Segment Start: Given records

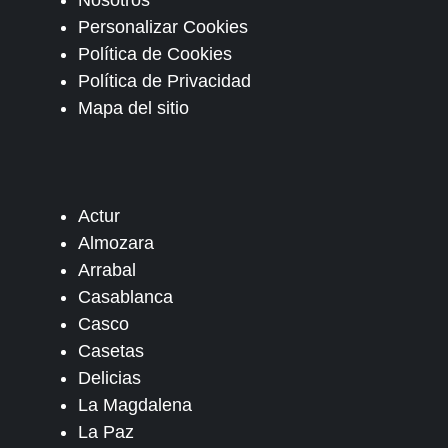
Nosotros
Personalizar Cookies
Política de Cookies
Política de Privacidad
Mapa del sitio
Actur
Almozara
Arrabal
Casablanca
Casco
Casetas
Delicias
La Magdalena
La Paz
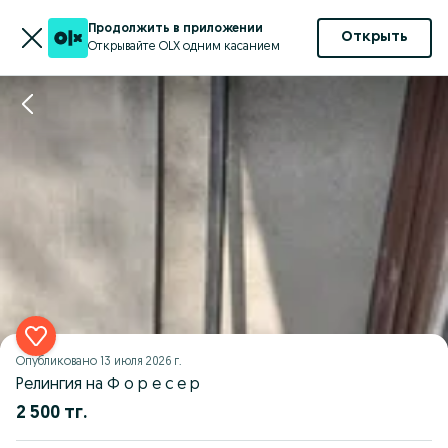
Продолжить в приложении
Открыть
Открывайте OLX одним касанием
Опубликовано
13 июля 2026 г.
Релингия на Ф о р е с е р
2 500 тг.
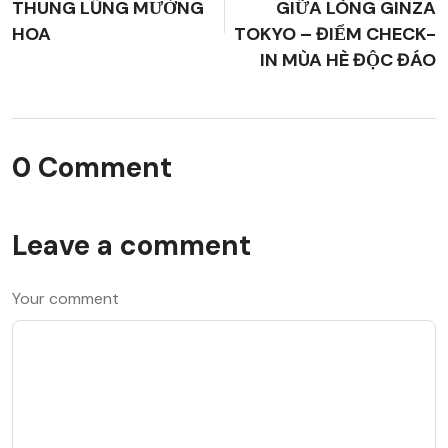
THUNG LŨNG MƯỜNG
GIỮA LÒNG GINZA
HOA
TOKYO – ĐIỂM CHECK-
IN MÙA HÈ ĐỘC ĐÁO
0 Comment
Leave a comment
Your comment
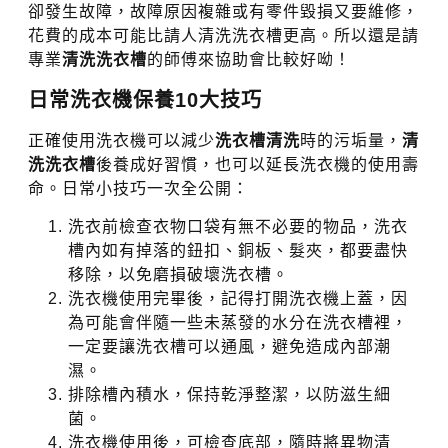
卻發生故障，故障原因複雜或有零件毀損又要維修，
花費的成本可能比請人清洗洗衣槽更高。所以還是請
專業
清洗洗衣槽
的師傅來協助會比較好呦！
日常洗衣機保養10大技巧
正確使用洗衣機可以減少
洗衣槽清洗
時的污垢量，
清
洗洗衣槽
後養成好習慣，也可以延長洗衣機的使用壽
命。日常小技巧一次全公開：
洗衣前檢查衣物口袋有無不必要的物品，洗衣
槽內如有掉落的鈕扣、銅板、髮夾，都要盡快
移除，以免磨損破壞洗衣槽。
洗衣機使用完畢後，記得打開洗衣機上蓋，因
為可能會伴隨一些未蒸發的水分在洗衣槽裡，
一定要讓洗衣槽可以通風，避免造成內部潮
濕。
排除槽內積水，保持乾淨整潔，以防滋生細
菌。
洗衣機使用後，可檢查底部，隨時將異物清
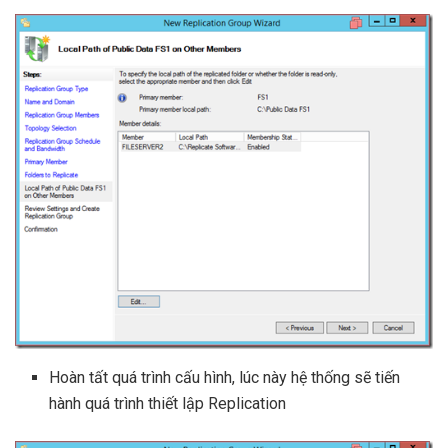
Hoàn tất quá trình cấu hình, lúc này hệ thống sẽ tiến
hành quá trình thiết lập Replication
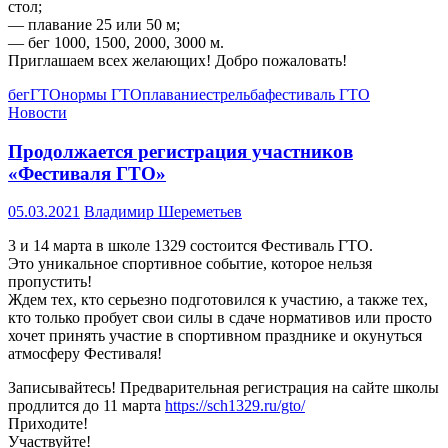
стол;
— плавание 25 или 50 м;
— бег 1000, 1500, 2000, 3000 м.
Приглашаем всех желающих! Добро пожаловать!
бег
ГТО
нормы ГТО
плавание
стрельба
фестиваль ГТО
Новости
Продолжается регистрация участников
«Фестиваля ГТО»
05.03.2021
Владимир Шереметьев
3 и 14 марта в школе 1329 состоится Фестиваль ГТО.
Это уникальное спортивное событие, которое нельзя
пропустить!
Ждем тех, кто серьезно подготовился к участию, а также тех,
кто только пробует свои силы в сдаче нормативов или просто
хочет принять участие в спортивном празднике и окунуться
атмосферу Фестиваля!
Записывайтесь! Предварительная регистрация на сайте школы
продлится до 11 марта
https://sch1329.ru/gto/
Приходите!
Участвуйте!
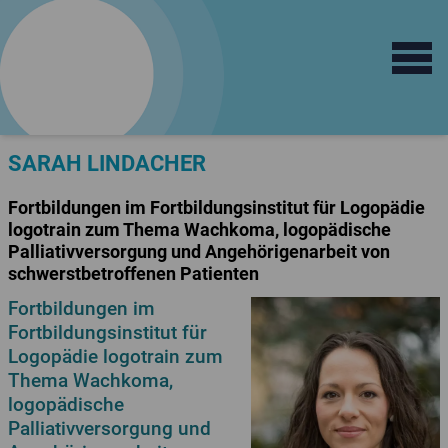
Open main 
logo
train
Fortbildungsinstitut
für Sprachtherapie
SARAH LINDACHER
Fortbildungen im Fortbildungsinstitut für Logopädie
logotrain zum Thema Wachkoma, logopädische
Palliativversorgung und Angehörigenarbeit von
schwerstbetroffenen Patienten
Fortbildungen im
Fortbildungsinstitut für
Logopädie logotrain zum
Thema Wachkoma,
logopädische
Palliativversorgung und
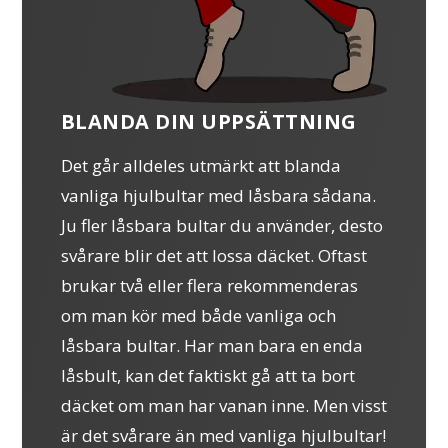
BLANDA DIN UPPSÄTTNING
Det går alldeles utmärkt att blanda
vanliga hjulbultar med låsbara sådana.
Ju fler låsbara bultar du använder, desto
svårare blir det att lossa däcket. Oftast
brukar två eller flera rekommenderas
om man kör med både vanliga och
låsbara bultar. Har man bara en enda
låsbult, kan det faktiskt gå att ta bort
däcket om man har vanan inne. Men visst
är det svårare än med vanliga hjulbultar!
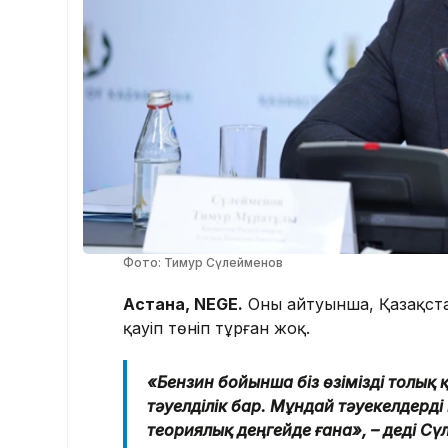
Фото: Тимур Сүлейменов
Астана, NEGE.
Оның айтуынша, Қазақста
қауіп төніп тұрған жоқ.
«Бензин бойынша біз өзімізді толық
тәуелділік бар. Мұндай тәуекелдерді
теориялық деңгейде ғана», – деді Сү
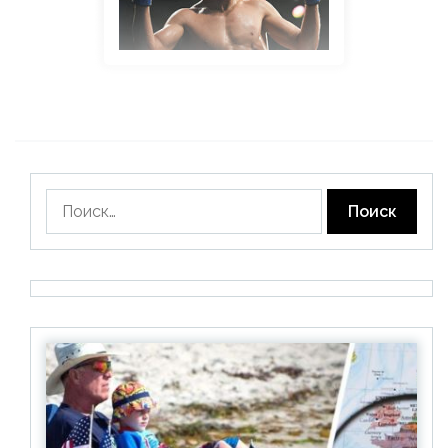
Найти:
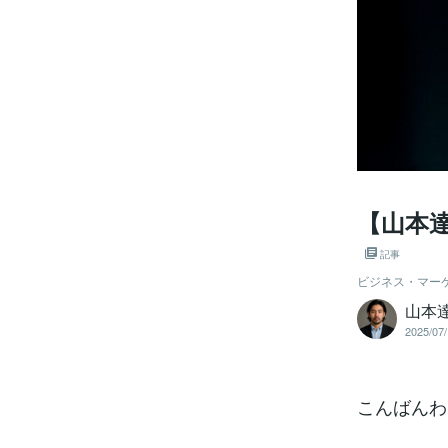
【山本
記事
ビジネス・マー
山本
2025/07/
こんばんわ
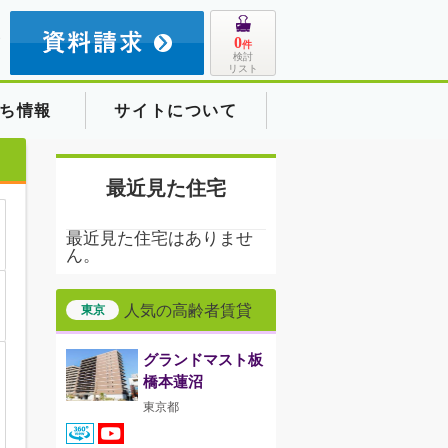
8
0
件
検討
リスト
ち情報
サイトについて
最近見た住宅
最近見た住宅はありませ
ん。
人気の高齢者賃貸
東京
グランドマスト板
橋本蓮沼
東京都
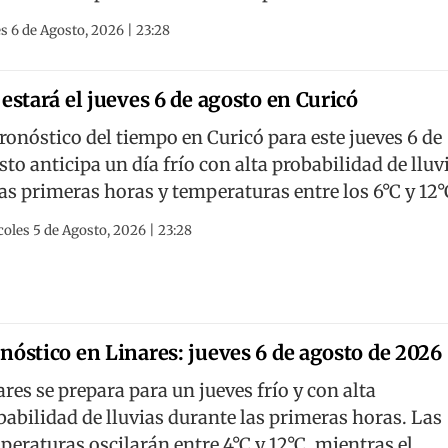
s 6 de Agosto, 2026 | 23:28
 estará el jueves 6 de agosto en Curicó
pronóstico del tiempo en Curicó para este jueves 6 de
sto anticipa un día frío con alta probabilidad de lluv
las primeras horas y temperaturas entre los 6°C y 12°
oles 5 de Agosto, 2026 | 23:28
nóstico en Linares: jueves 6 de agosto de 2026
ares se prepara para un jueves frío y con alta
babilidad de lluvias durante las primeras horas. Las
peraturas oscilarán entre 4°C y 12°C, mientras el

Segment End: Given records

> Exercise instructions:
Every line from the top of the material above through the line with "кто только пробует" should be duplicated exactly, please; leave out the pictures.

> Answer below:
Nosotros
Personalizar Cookies
Política de Cookies
Política de Privacidad
Mapa del sitio
Actur
Almozara
Arrabal
Casablanca
Casco
Casetas
Delicias
La Magdalena
La Paz
Продолжить в приложении
Открыть
Открывайте OLX одним касанием
Опубликовано
13 июля 2026 г.
Релингия на Ф о р е с е р
2 500 тг.
THUNG LŨNG MƯỜNG
GIỮA LÒNG GINZA
HOA
TOKYO – ĐIỂM CHECK-
IN MÙA HÈ ĐỘC ĐÁO
0 Comment
Leave a comment
Your comment
卻發生故障，故障原因複雜或有零件毀損又要維修，
花費的成本可能比請人清洗洗衣槽更高。所以還是請
專業
清洗洗衣槽
的師傅來協助會比較好呦！
日常洗衣機保養10大技巧
正確使用洗衣機可以減少
洗衣槽清洗
時的污垢量，
清
洗洗衣槽
後養成好習慣，也可以延長洗衣機的使用壽
命。日常小技巧一次全公開：
洗衣前檢查衣物口袋有無不必要的物品，洗衣
槽內如有掉落的鈕扣、銅板、髮夾，都要盡快
移除，以免磨損破壞洗衣槽。
洗衣機使用完畢後，記得打開洗衣機上蓋，因
為可能會伴隨一些未蒸發的水分在洗衣槽裡，
一定要讓洗衣槽可以通風，避免造成內部潮
濕。
排除槽內積水，保持乾淨整潔，以防滋生細
菌。
洗衣機使用後，可檢查底部，隨時將異物清
Hoàn tất quá trình cấu hình, lúc này hệ thống sẽ tiến
hành quá trình thiết lập Replication
стол;
— плавание 25 или 50 м;
— бег 1000, 1500, 2000, 3000 м.
Приглашаем всех желающих! Добро пожаловать!
бег
ГТО
нормы ГТО
плавание
стрельба
фестиваль ГТО
Новости
Продолжается регистрация участников
«Фестиваля ГТО»
05.03.2021
Владимир Шереметьев
3 и 14 марта в школе 1329 состоится Фестиваль ГТО.
Это уникальное спортивное событие, которое нельзя
пропустить!
Ждем тех, кто серьезно подготовился к участию, а также тех,
кто только пробует свои силы в сдаче нормативов или просто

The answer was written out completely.